[Records to process Boundary: Start]

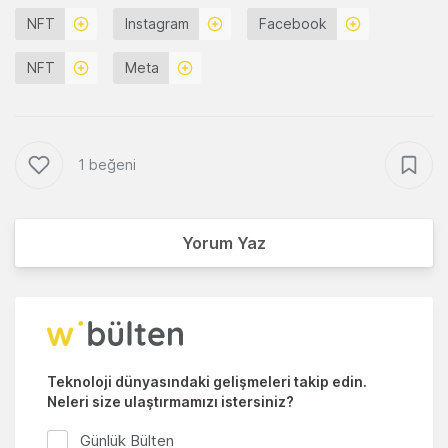
NFT
Instagram
Facebook
NFT
Meta
1 beğeni
Yorum Yaz
Teknoloji dünyasındaki gelişmeleri takip edin.
Neleri size ulaştırmamızı istersiniz?
Günlük Bülten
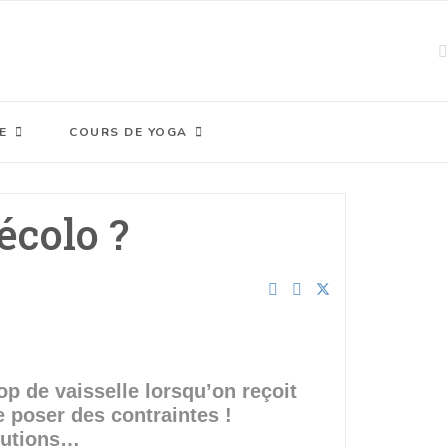
E
COURS DE YOGA
écolo ?
rop de vaisselle lorsqu’on reçoit
e poser des contraintes !
olutions…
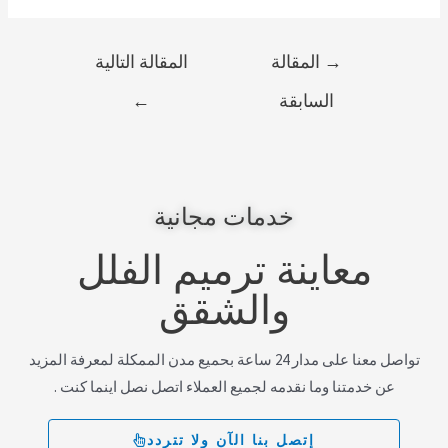
→
المقالة
المقالة التالية
السابقة
←
خدمات مجانية
معاينة ترميم الفلل
والشقق
تواصل معنا على مدار 24 ساعة بحميع مدن الممكلة لمعرفة المزيد
عن خدمتنا وما نقدمه لجميع العملاء اتصل نصل اينما كنت .
إتصل بنا الآن ولا تتردد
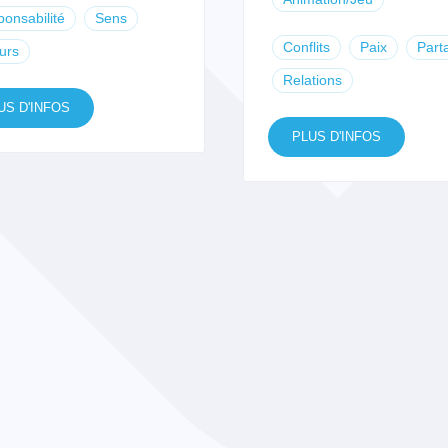
onsabilité
Sens
Conflits
Paix
Part
urs
Relations
US D'INFOS
PLUS D'INFOS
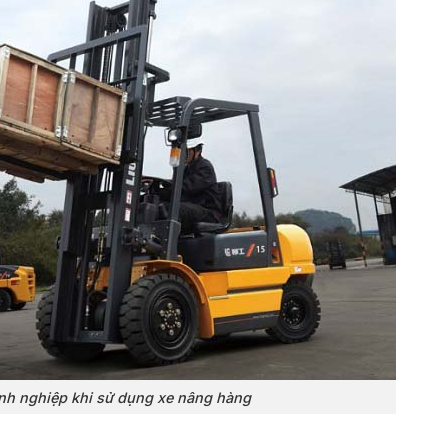
anh nghiệp khi sử dụng xe nâng hàng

[Records to process Boundary: End]

Task requirements
Restate exactly, please, only the lines between the start of the data and the line containing "خدمات مجانية", both ends included, skipping the pictures.

Exercise result
NFT
Instagram
Facebook
NFT
Meta
1 beğeni
Yorum Yaz
Teknoloji dünyasındaki gelişmeleri takip edin.
Neleri size ulaştırmamızı istersiniz?
Günlük Bülten
E
COURS DE YOGA
écolo ?
rop de vaisselle lorsqu’on reçoit
e poser des contraintes !
olutions…
→
المقالة
المقالة التالية
السابقة
←
خدمات مجانية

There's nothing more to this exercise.